“I loved you all your life. I’ll miss you the rest of mine.”
Lolita was the first pet in my life that belonged only to me. She wasn’t the family pet; she was my pet, and mine alone. She was the offspring of Arena, the cat I had grown attached to but had to leave behind when I moved out of state, and missed terribly. So, she was extra special for that. And my mom chose the runt in Arena’s litter for me to adopt because that little one would lie in the sun even when it was really hot already. I love heat, and my mom said that this particular kitten was meant for me. As soon as that kitten was old enough to board a plane, my mom flew from California to D.C. to bring her to me. I named her “Lolita,” which means “little Lola” in Spanish, reflecting both her irregularly small size and her roots in Southern California.


Lolita was with me during the most formative period of my life, my entry into adulthood. She witnessed and was part of every milestone I reached as a 26-year-old young woman fresh out of college and finding herself. My first apartment, my first car, my first career-launching job, my first serious relationship – every critical “first” someone can experience included her. I learned to live on my own while she was with me. I learned who I am while she was with me. I have never known any way of defining myself that doesn’t involve her. Never have I seen myself as “Kat,” because I’ve never interpreted my existence singularly like that. I’ve only ever seen myself as “Lolita and Kat,” as two sides of the same beating heart, existing simultaneously with no conceivable alternative, no separation without extinction.
Lolita was also with me through the deaths of three family members: my maternal grandfather, whom I cared for in his home while he was on hospice care, until his last breath in 2012; one of my maternal aunts in 2014; and my mother, whom I watched cancer steal slowly away from me, and whom I cared for during her two weeks on hospice care in 2016. Lolita was my rock no matter who was snatched from me by death. And she was my rock in the aftermath of my failed marriage, the crushing depression of prolonged unemployment, the horrors of an abusive boyfriend, the devastation of addiction – and the light of recovery. I could handle anything as long as I had her. She made me emotionally invincible in a way second only to my faith in Christ, which has spared me from dangers Lolita couldn’t protect me from, but would have if she could have.
Lolita was the first being I ever felt perfectly safe with and loved by.
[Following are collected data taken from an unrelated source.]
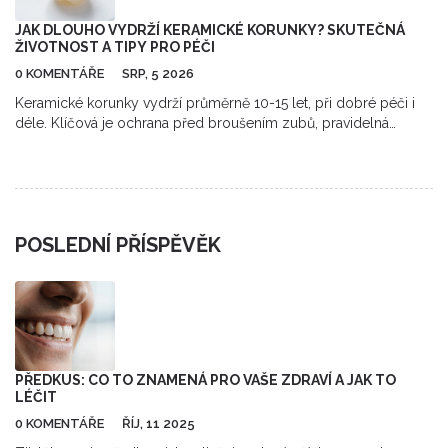
JAK DLOUHO VYDRŽÍ KERAMICKÉ KORUNKY? SKUTEČNÁ
ŽIVOTNOST A TIPY PRO PÉČI
0 KOMENTÁŘE
SRP, 5 2026
Keramické korunky vydrží průměrně 10-15 let, při dobré péči i
déle. Klíčová je ochrana před broušením zubů, pravidelná
hygiena a vyhýbání se tvrdým potravinám. Přečtěte si, jak
prodloužit jejich životnost.
POSLEDNÍ PŘÍSPĚVĚK
PŘEDKUS: CO TO ZNAMENÁ PRO VAŠE ZDRAVÍ A JAK TO
LÉČIT
0 KOMENTÁŘE
ŘÍJ, 11 2025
My relationship with her was the only one in my life that harbored no threats. There was no threat of being neglected because she was never too busy for me, and we were side by side anytime we could be. There was no threat of rejection because we had unconditional love for each other, and neither of us went anywhere without the other, both inside and outside our home. There was no threat of deceit or betrayal because she lacked the capacity to lie to me. In everything, there was no possible way for her to harm me – and if there had been, she’s the only being in my life who wouldn’t have done so anyhow. She had no competition for her time or companionship; I was hers entirely.

Lolita was also the first being I felt truly watched over and protected by. When I would cry, she would snuggle with me to comfort with me. When I was having a seizure aura, she would pace around me as I lay in bed or on the floor. She was always attentive to how I was doing at any moment – far more so than anyone would expect a cat to be. Her empathy was so deep that she even had to go on pain medication briefly in 2013 because her absorption of my high stress from work had made her unable to urinate. Extensive testing ruled out all physical explanations, leading the doctor to ask me whether I had been stressed as of late, and concluding that her empathy was the cause of her psychosomatic illness. She loved me sacrificially. And she was the first being in my life to care that much about both my physical and my emotional health.

You learn who you really are in your 20s and 30s, and she became gradually embedded in every part of my identity. At 40 today, I have never known myself or who I am without her. For 14 definitive years, she wasn’t just passively present, but was woven into my emotions and my survival. She was part of the process of realizing what my personality is like when it’s tested and sliced and remolded. And that’s why I’m struggling with accepting that our shared soul has been halved while one of us is still alive with only half of a soul. We can’t be apart and still exist; I just can’t comprehend how that’s possible. How can we exist in different planes when we are one and the same?

And so, for the first time since finding myself, I’m alone. My best friend is gone. My soulmate is in heaven with half of our soul, and I can’t see or hear her anymore. Now, I have to completely redefine myself and rebuild how I see myself. And I’m alone this time. People may offer their help, but there will never be another Lolita in my life, not from this age onward. It’s a new, frightening era for me – one I have yet to enter into due to the chains of shock and denial that, even three weeks since her passing, bind me to a past I can’t let go of even just a little.


Lolita, you were – and still are – everything to me. We were never supposed to part, never supposed to have to live without each other, never supposed to be separated by anything. I miss you. And I need you here. I don’t know how to do life without you. But I’m trying – and I’m staying sober like I promised you I would.
Someday I’ll bring you the other half of our soul. I’ll do my best with it until then.